TASK DESCRIPTION
Take the material below and output exactly the run of lines from the one containing "Πρόσκληση 13ης Έκτακτης Συνεδρίασης του" down to the one containing "이거 꼭 알면 좋아요!", with both included.

[Opening SUPPLIED DATA section]

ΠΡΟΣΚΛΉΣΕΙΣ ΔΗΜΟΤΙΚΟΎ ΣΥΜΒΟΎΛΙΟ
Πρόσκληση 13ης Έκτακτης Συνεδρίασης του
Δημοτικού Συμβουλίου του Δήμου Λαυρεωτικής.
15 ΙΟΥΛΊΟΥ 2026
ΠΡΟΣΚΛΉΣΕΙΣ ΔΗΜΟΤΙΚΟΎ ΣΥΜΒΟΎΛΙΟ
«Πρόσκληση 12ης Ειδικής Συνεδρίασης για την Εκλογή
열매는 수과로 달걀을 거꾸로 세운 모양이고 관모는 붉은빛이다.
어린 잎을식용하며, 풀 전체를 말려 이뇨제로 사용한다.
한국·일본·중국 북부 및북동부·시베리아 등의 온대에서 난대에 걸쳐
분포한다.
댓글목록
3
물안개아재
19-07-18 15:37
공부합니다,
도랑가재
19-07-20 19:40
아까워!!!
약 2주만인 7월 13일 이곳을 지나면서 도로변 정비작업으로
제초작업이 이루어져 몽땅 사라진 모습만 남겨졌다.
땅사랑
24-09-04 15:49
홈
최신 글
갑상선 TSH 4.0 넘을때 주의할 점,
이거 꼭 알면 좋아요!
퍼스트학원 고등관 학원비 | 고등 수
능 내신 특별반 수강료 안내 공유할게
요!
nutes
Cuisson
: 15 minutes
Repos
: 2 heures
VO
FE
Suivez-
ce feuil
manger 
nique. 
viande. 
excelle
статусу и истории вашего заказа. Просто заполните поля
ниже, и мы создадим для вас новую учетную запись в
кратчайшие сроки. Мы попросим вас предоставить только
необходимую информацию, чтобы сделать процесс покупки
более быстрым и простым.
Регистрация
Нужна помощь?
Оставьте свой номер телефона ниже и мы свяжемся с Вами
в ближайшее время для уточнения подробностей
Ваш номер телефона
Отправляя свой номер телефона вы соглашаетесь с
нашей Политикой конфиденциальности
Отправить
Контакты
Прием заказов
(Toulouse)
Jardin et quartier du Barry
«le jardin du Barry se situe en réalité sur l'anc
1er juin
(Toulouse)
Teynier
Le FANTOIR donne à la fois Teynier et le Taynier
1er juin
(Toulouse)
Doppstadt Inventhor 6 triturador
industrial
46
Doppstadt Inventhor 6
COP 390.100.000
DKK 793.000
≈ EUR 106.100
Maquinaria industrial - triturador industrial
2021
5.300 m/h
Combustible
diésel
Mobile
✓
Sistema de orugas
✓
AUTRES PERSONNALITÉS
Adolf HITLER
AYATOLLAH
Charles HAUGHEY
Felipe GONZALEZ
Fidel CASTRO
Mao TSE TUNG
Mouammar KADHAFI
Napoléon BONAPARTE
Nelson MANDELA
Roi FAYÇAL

[Closing SUPPLIED DATA section]

TASK ANSWER
Πρόσκληση 13ης Έκτακτης Συνεδρίασης του
Δημοτικού Συμβουλίου του Δήμου Λαυρεωτικής.
15 ΙΟΥΛΊΟΥ 2026
ΠΡΟΣΚΛΉΣΕΙΣ ΔΗΜΟΤΙΚΟΎ ΣΥΜΒΟΎΛΙΟ
«Πρόσκληση 12ης Ειδικής Συνεδρίασης για την Εκλογή
열매는 수과로 달걀을 거꾸로 세운 모양이고 관모는 붉은빛이다.
어린 잎을식용하며, 풀 전체를 말려 이뇨제로 사용한다.
한국·일본·중국 북부 및북동부·시베리아 등의 온대에서 난대에 걸쳐
분포한다.
댓글목록
3
물안개아재
19-07-18 15:37
공부합니다,
도랑가재
19-07-20 19:40
아까워!!!
약 2주만인 7월 13일 이곳을 지나면서 도로변 정비작업으로
제초작업이 이루어져 몽땅 사라진 모습만 남겨졌다.
땅사랑
24-09-04 15:49
홈
최신 글
갑상선 TSH 4.0 넘을때 주의할 점,
이거 꼭 알면 좋아요!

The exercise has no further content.